Like most respectable geeks, we at Factual get pretty excited about data. And sometimes we get so excited about something that we want to make sure our data geek brethren are aware of it. Today we have something that falls into that category. CommonCrawl.org, a non-profit web crawler, provided a data set of about 4 million websites (primarily hosted at Top Level Domains as well as some popular subdomains) with 30 various attributes. That’s about 350MB — not a shabby corpus of data to be made available to the public. The attributes on these 4 million websites include information on what’s on the page (i.e., “contains a Twitter link”), what technology was used (i.e., “server”), and what crawling rules are set-up (i.e., “excludes GoogleBot”). The websites come from the CommonCrawl repository, which consists of over 3 billion URLs, and is a reasonable representation of the Internet, not to mention an interesting slice of what’s happening on the Web.
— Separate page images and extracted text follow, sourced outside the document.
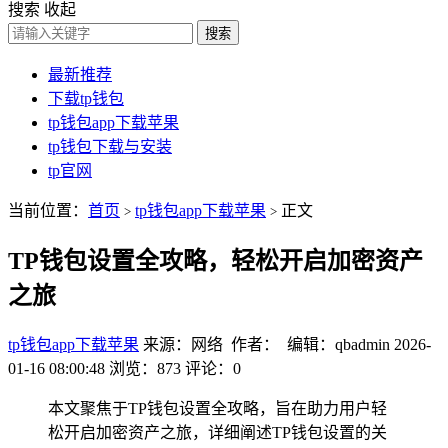
搜索
收起
搜索
最新推荐
下载tp钱包
tp钱包app下载苹果
tp钱包下载与安装
tp官网
当前位置：
首页
tp钱包app下载苹果
正文
>
>
TP钱包设置全攻略，轻松开启加密资产
之旅
tp钱包app下载苹果
来源：网络 作者： 编辑：qbadmin
2026-
01-16 08:00:48
浏览：873
评论：0
本文聚焦于TP钱包设置全攻略，旨在助力用户轻
松开启加密资产之旅，详细阐述TP钱包设置的关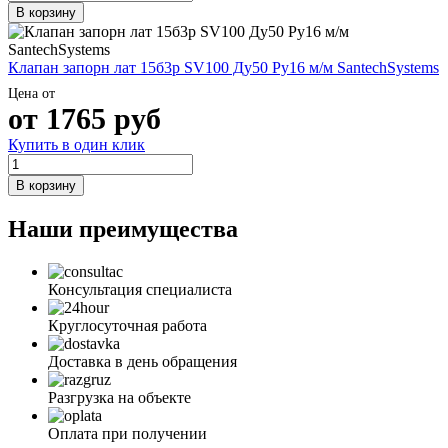
В корзину
Клапан запорн лат 15б3р SV100 Ду50 Ру16 м/м SantechSystems
Цена от
от
1765
руб
Купить в один клик
В корзину
Наши преимущества
Консультация специалиста
Круглосуточная работа
Доставка в день обращения
Разгрузка на объекте
Оплата при получении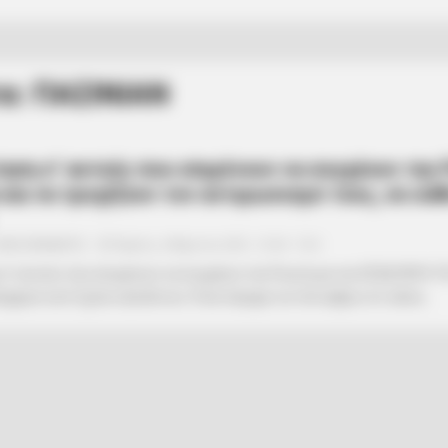
α: ΠΑΣΙΝΙΑΝ
ηση σ’ αυτούς που επιμένουν να συγχέουν την
και να τροχίζουν τον αντιρωσισμό τους, σε κά
ΑΝΑΞΙΜΑΝΔΡΟΣ
Πέμπτη, 4 Μαρτίου 2021, 10:04
0
σ’ αυτούς που επιμένουν να συγχέουν την Ρωσία με την ΕΣΣΔ ΠΗΓΗ
blogspot.com Σχόλιο Διόδοτου: Όταν λέγαμε τον Οκτώβριο ότι άλλα...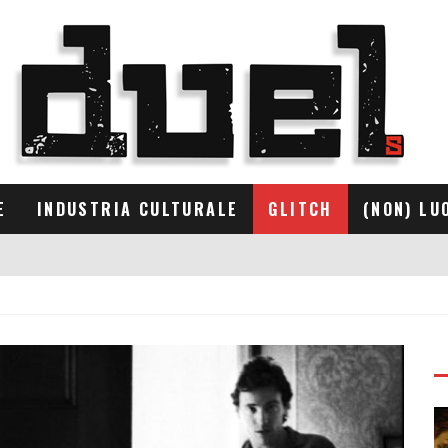
E
INDUSTRIA CULTURALE
GLITCH
(NON) LU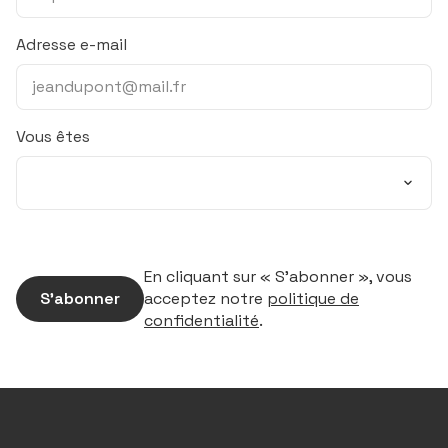
Adresse e-mail
Vous êtes
En cliquant sur « S’abonner », vous
S’abonner
acceptez notre
politique de
confidentialité
.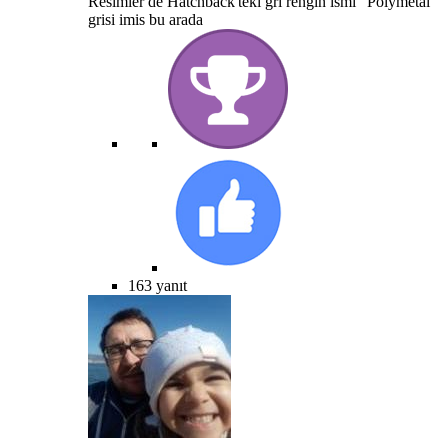
Resimler de Hatchback'teki gri rengin ismi "Polymetal"
grisi imis bu arada
163 yanıt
A couple of interesting things we noticed were…

  • 28% of websites have Google Analytics –- pretty impressive, while 12% of the sites have AdSense.  (Side note: we’re using the count of GetContentResults=Http-200 for the denominator, since it’s not fair to count the sites that CommonCrawl was unable to get content from.)
  • 5% of websites have a Twitter link and 5% have a Facebook URL, yet only 2% have both a Twitter and a Facebook URL.  It’ll be interesting to see how this changes over time.
  • The top five versions of Apache discovered are 2.2.11 (210,984 instances), 2.2.3 (200,065 instances), 1.3.41 (168,660 instances), 2.2.14 (166,644), and 2.0.52 (97,004 instances).
  • A bunch of very long names had enough linkage to get included in the crawl.  Here’s a fun one:  http://iwillusegooglebeforeaskingdumbquestions.com/.  Apparently they don’t use Google Analytics.
  • You can check out the specific regular expression list on the table, just click on the “Discuss” tab. If you have any suggestions or see something wrong, chime in on the thread and let us know!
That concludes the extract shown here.